Franklin, who died on Thursday morning at the age of 76, arrived on the national stage in an unusual manner: through her landmark 1967 cover of "Respect," the ballad originally recorded by Otis Redding just two years earlier. As NPR pointed out in 2017, Redding's original take on the song was a soulful dirge about working hard for little pay and scant attention at home; Franklin's upbeat interpretation, in which she inverts the male storyline with her forceful, unapologetic vocals, transformed the song into an anthem of female power.
"Respect," as many have pointed out, embodied the cry for recognition and self-determination that defined the feminist and civil rights movements that were gaining steam amid the counter-cultural eddies of the 1960s. That the song came to encapsulate two different—though intertwined—movements was no accident: As Vanity Fair's Hilary Weaver notes, Franklin was wrapped up in the activism of the civil rights era from an early age thanks to her father, Baptist minister C.L. Franklin. A friend of Martin Luther King Jr., C.L. Franklin most notably "organized the 1963 Detroit Walk to Freedom, which was the largest civil-rights demonstration in U.S. history," Weaver writes (though it was later surpassed by the the historic March on Washington). When "Respect" dropped in 1967, it captured a cultural moment Franklin had herself been fighting to achieve.
"I was stunned when ["Respect"] went to No. 1, and it stayed No. 1 for a couple weeks. It was the right song at the right time." Franklin told Elle in 2016, "As women, we do have it. We have the power. We are very resourceful. Women absolutely deserve respect.
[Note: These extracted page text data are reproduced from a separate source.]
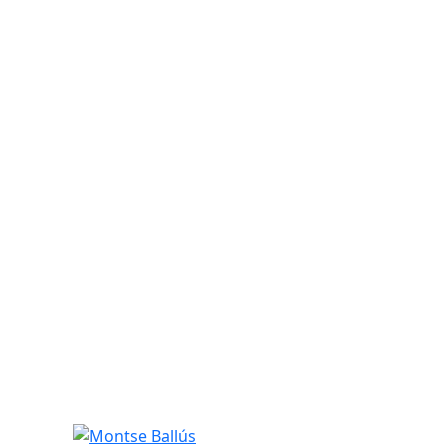
Montse Ballús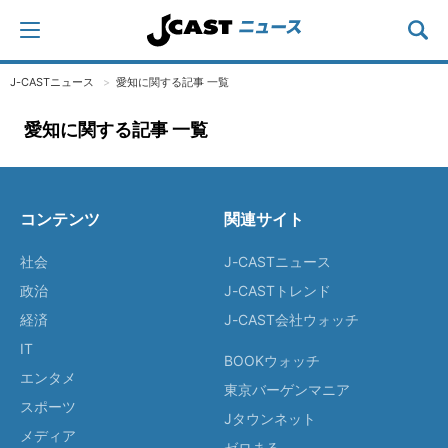
J-CASTニュース
愛知に関する記事 一覧
愛知に関する記事 一覧
コンテンツ
関連サイト
社会
J-CASTニュース
政治
J-CASTトレンド
経済
J-CAST会社ウォッチ
IT
BOOKウォッチ
エンタメ
東京バーゲンマニア
スポーツ
Jタウンネット
メディア
ゼロまる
I think women and children and older people are the three least-respected groups in our society."
In addition to becoming the unofficial anthem of the civil rights and feminist movements, "Respect" also elevated Franklin's platform to deliver another ballad of cultural change in "Chain of Fools," one of her most treasured (and completely original) tracks.
As I noted at Task & Purpose, the song's lyrics—"For five long years/I thought you were my man/But I found out, I'm just a link in your chain/Oh, you got me where you want me/I ain't nothin' but your fool"—were initially intended as a "Respect"-style call for female independence. But according to Craig Werner and Doug Bradley, authors of We Gotta Get Out of This Place: The Soundtrack of the Vietnam War, "Chain of Fools" quickly took on special meaning in the context of the anti-war movement—especially among African-American service members who "transformed it into an angry rejection of the chain of command."
Franklin's music became the soundtrack for American service members deployed overseas; the song's meaning stopped belonging to her (as happens so often with powerful art). Franklin was fully aware of that shared sense of ownership, and indeed she embraced it. As Lee Andresen notes in his book Battle Notes: Music of the Vietnam War, "[Franklin] fondly recalls how Vietnam vets have expressed their gratitude for how her music helped them cope with the stress of war."
Franklin's impact on service members was especially notable because, prior to her explosion on the scene, American protest music in the '60s had been overwhelmingly white. While the labor movement and Great Depression had fomented protest music around issues on race and class, the Vietnam-era songs that immediately preceded Franklin's arrival were defined by the likes of Bob Dylan, Joan Baez, and Pete Seeger. As far as protest songs went, white people sang about the war abroad; African-American musicians like Franklin and James Brown (see: "Say It Loud, I'm Black and I'm Proud!") were confined to the war at home.
Just as her induction in 1987 into the Rock & Roll Hall of Fame as the first woman vocalist broke gender barriers, so did Franklin's "Chain of Fools" help the politics of the anti-war movement take on a previously unheard racial voice. It's fitting that the arrival of "Chain of Fools" in 1967 presaged a triumphant decade for protest music, an era of Dylan's "Hurricane" and Marvin Gaye's "What's Going On." The anti-war movement and civil rights movement, somewhat separate in the 1960s, came together in earnest in the 1970s—and "Chain of Fools" embodied the skepticism of the military establishment that would not just emerge from that union, but plague the Pentagon for decades after.
Franklin didn't set out to make a mark on the anti-war movement, but she did so anyway. And if Dylan was the godfather of the protest music that defined a generation of activists a half-century ago, then Franklin was the genre's godmother, even if an unintentional one.